Policy for Short and Long Period Cost Reports

The New York Codes, Rules and Regulations (NYCRR) Section 86-1.2(a) requires Medicare-certified hospitals to provide to the Department of Health (Department) an annual financial and statistical report using the Medicare-reported fiscal year. The report required by New York State (NYS) for Article 28 hospitals is the Institutional Cost Report (ICR). Per the Centers for Medicare and Medicaid Services (CMS) Publication 15-2, Section 102, the period is for twelve (12) months and starts the day after the previous report ends unless:

  1. The Medicare contractor or CMS Central Office approves a change in reporting period; or
  2. A short period report applies due to:
    1. being the initial cost report,
    2. end of Medicare Program participation, or
    3. a change in ownership.

Please refer to Medicare´s Provider Reimbursement Manual for further guidance on Medicare cost reporting.

Failure to timely file a complete and accurate ICR may result in a reduction of NYS payment rates. Also, certain programs, such as NYS´s Indigent Care Pool (ICP) program, rely on specific audited cost report elements to comply with Federal and State Regulations and provisions of the NYS Medicaid State Plan.

When hospitals join together, whether by merger or other combination, the following cost reports are required:

Note: The surviving hospital is the hospital that remains after the merger.
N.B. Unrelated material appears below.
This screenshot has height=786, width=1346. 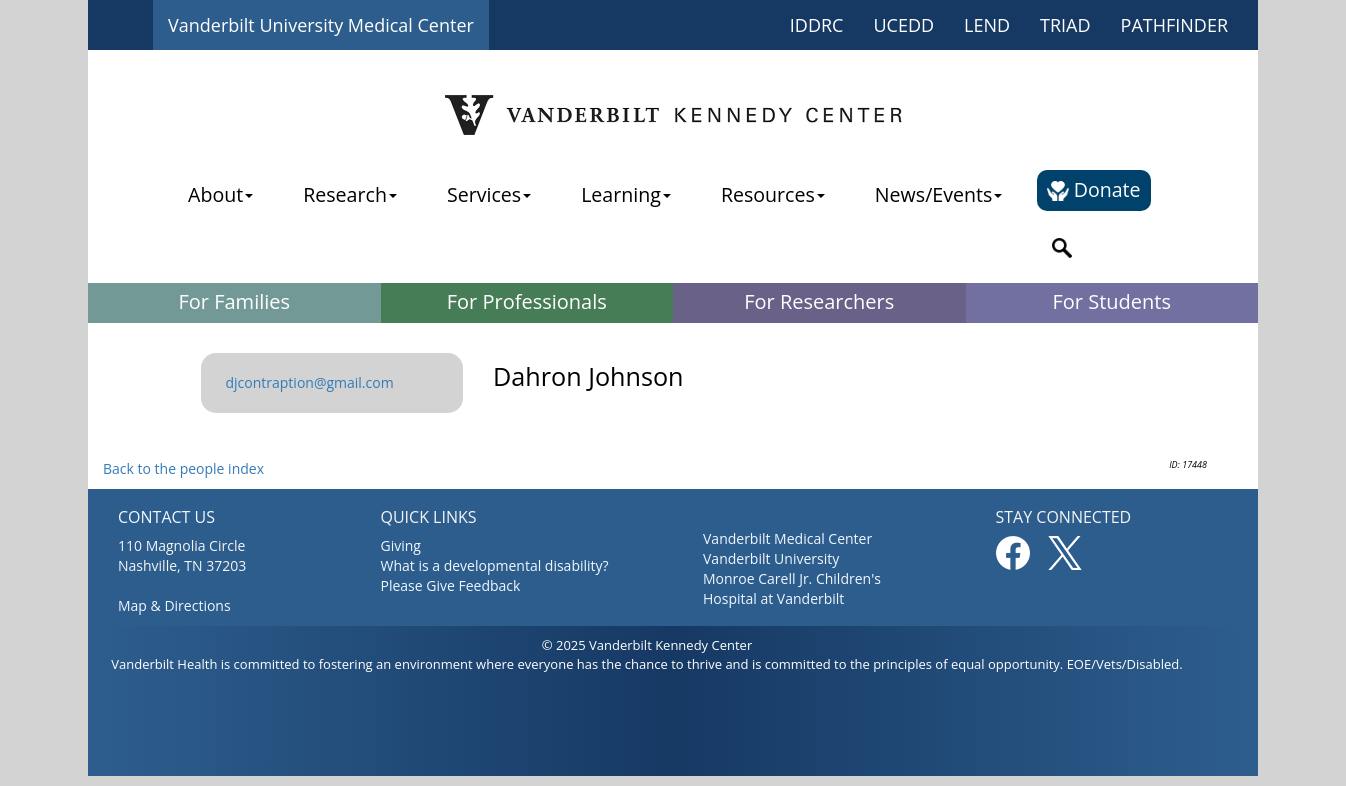 What do you see at coordinates (451, 585) in the screenshot?
I see `Please Give Feedback` at bounding box center [451, 585].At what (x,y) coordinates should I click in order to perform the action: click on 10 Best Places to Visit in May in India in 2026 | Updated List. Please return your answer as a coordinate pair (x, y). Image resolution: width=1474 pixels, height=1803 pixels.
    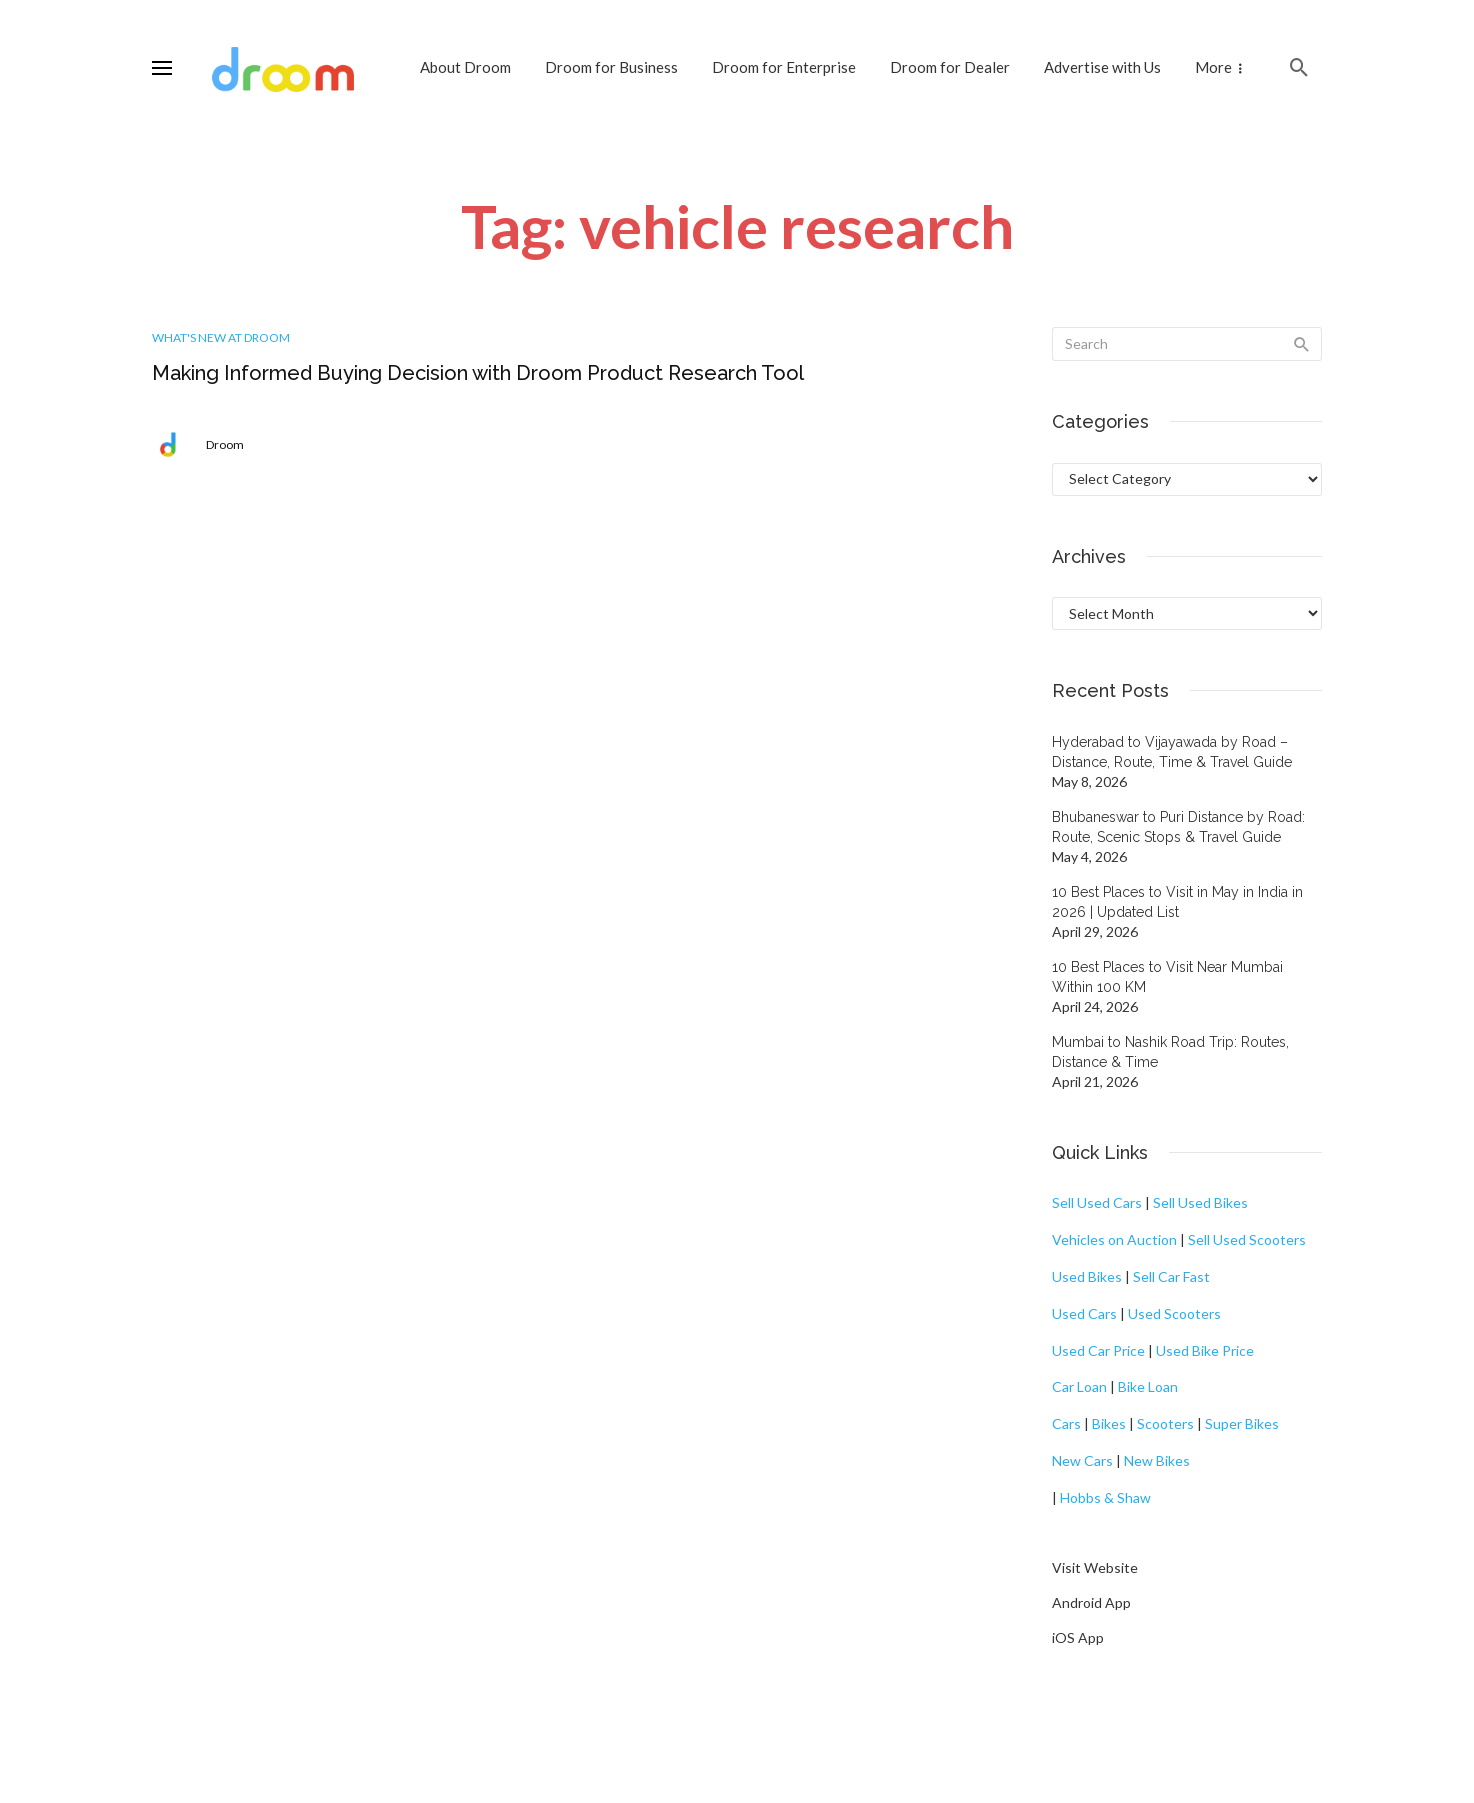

The non-surviving hospital is the hospital that is subsumed in the merger/consolidation and is added as a hospital division to the surviving hospital´s operating certificate.
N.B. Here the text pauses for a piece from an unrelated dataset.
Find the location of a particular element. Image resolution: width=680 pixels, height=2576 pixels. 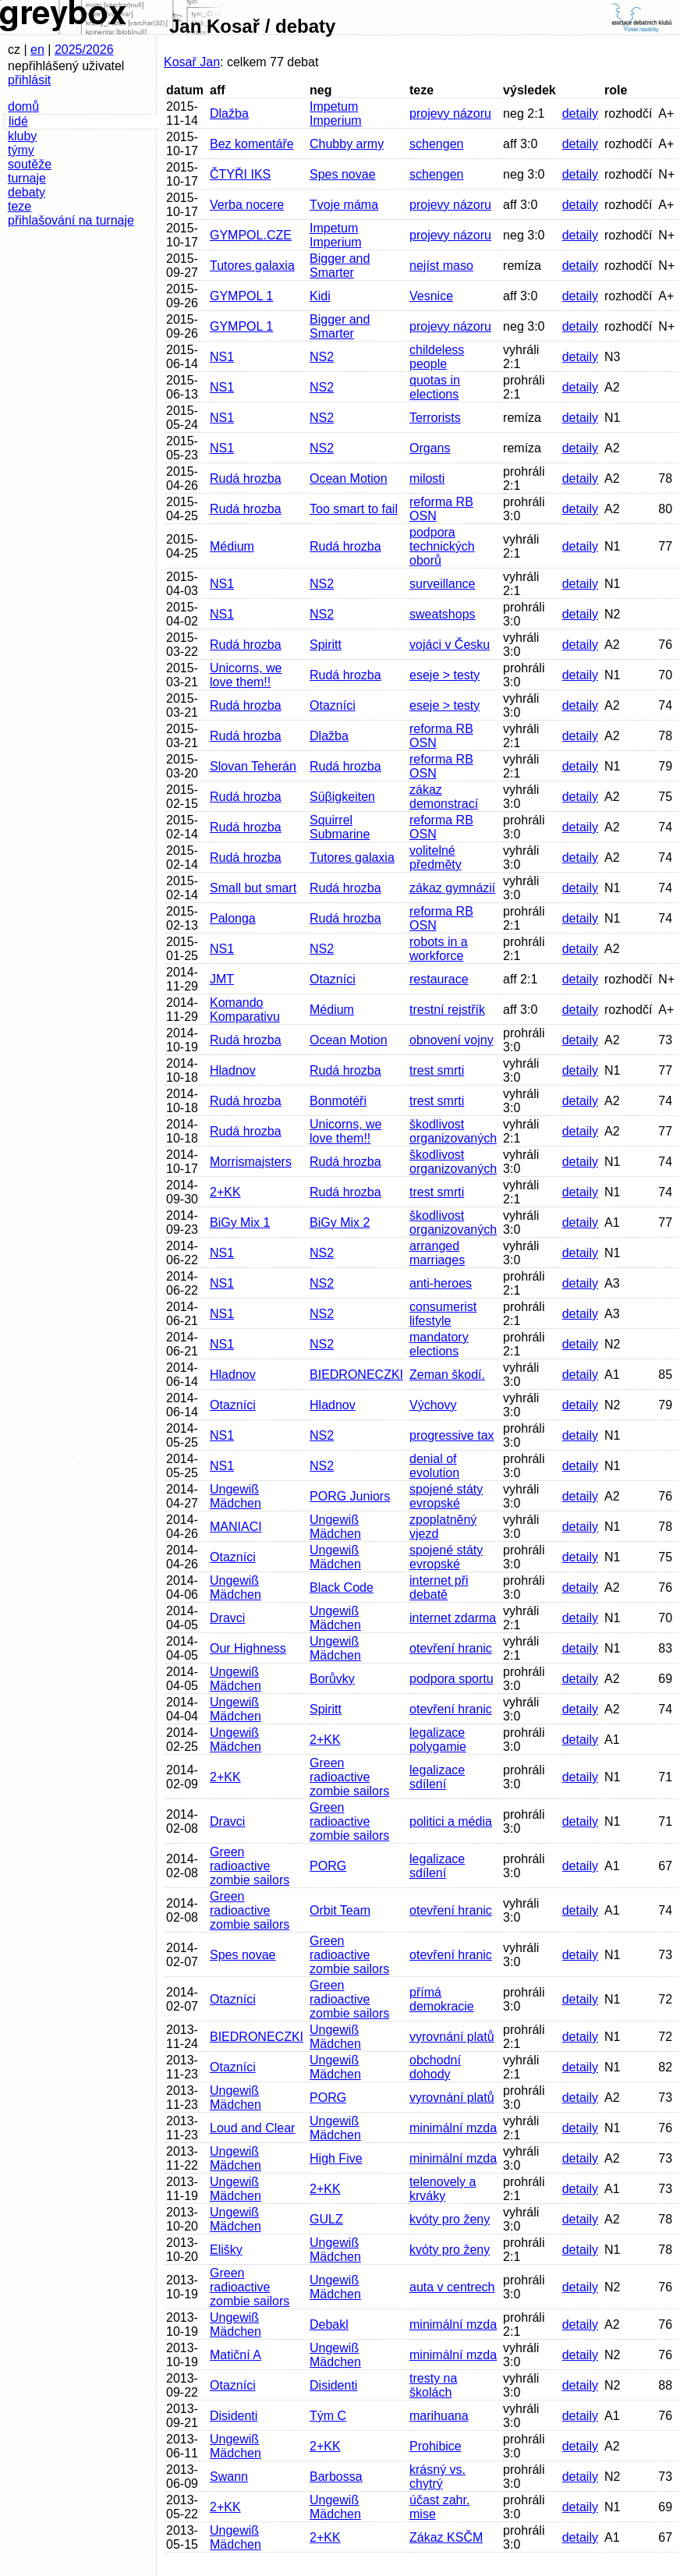

zákaz gymnázií is located at coordinates (452, 888).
  • Report period is less than 12 months for the non-surviving hospital:
    1. The non-surviving hospital is required to file the final ICR for the period prior to the merger/consolidation. The period would be from the day after the previous report ends to the day prior to the merger and;
    2. The surviving hospital will file an ICR for a complete 12-month period. However, the report will include the non-surviving hospital´s data from the date of the merger to the surviving hospital´s report period end date.
    3. This reporting structure provides the information needed to consider those services in computing Medicaid DSH payments (such as determining eligibility to pass the Medicaid Inpatient Utilization Rate (MIUR) 1% test) and develop final rate calculations/reconciliations. A MIUR failure means a zero Medicaid Disproportionate Share Hospital (DSH) cap and a liability/recoupment of half of the non-surviving hospital´s final year´s annual ICP award (recoupment of the Federal Financial Participation portion of the payment).
    4. Both the non-surviving hospital´s report in A above and the surviving hospital´s report in B above will be included in the Department´s ICR audit process for that report year.
    5. If the Audited Financial Statements (AFS) that are developed for the 12-month period includes the combined information from A above and B above, the same AFS can be submitted for both ICRs to meet the AFS submission requirement.
    6. The Department may consider a surviving hospital´s timely written request to forgo the non-surviving hospital´s short year (less than 12 months) ICR report filing. Any Department approval arising from this request will include an understanding by the hospital that the non-reported ICR activity will not drive an increase in any hospital payments and the non-reporting will not prevent the recoupment of payments, including but not limited to the annual ICP award distributions, for both facilities.

      To be considered an appropriate and timely request the request must:
      1. be submitted to the Department by the ICR due date for that report year and
      2. be on the surviving entity´s letterhead signed by either the CEO or CFO of the surviving hospital.
      3. The written request should be emailed to: Hospital.ICR@health.ny.gov
  • Report period is greater than 12 months for the non-surviving hospital:
    1. Any hospital extending a reporting period greater than twelve months will provide at the time of the ICR submission a supplemental schedule of the below stated data. This supplemental schedule will be subject to audit during the ICR audit process for that report year.
      1. Exhibit 32;
      2. Exhibit 30 - Line 60 and;
      3. SPARCs data or Schedules from the Medicare cost report used to determine eligibility to pass the MIUR 1% test to receive DSH payments.
  • A closed or bankrupt hospital should complete an ICR for the final year (or portion thereof):
    1. The Department will use this final year ICR to test for the pass/failure of the hospital´s 1% MIUR. A MIUR failure means a zero DSH cap and a liability/recoupment of half of the hospital´s final year´s annual ICP award (recoupment of the Federal Financial Participation portion of the payment).
    2. The hospital´s cost report will be subject to the ICR audit process for the report year and the hospital should also be responsive to all subsequent ICR audit findings.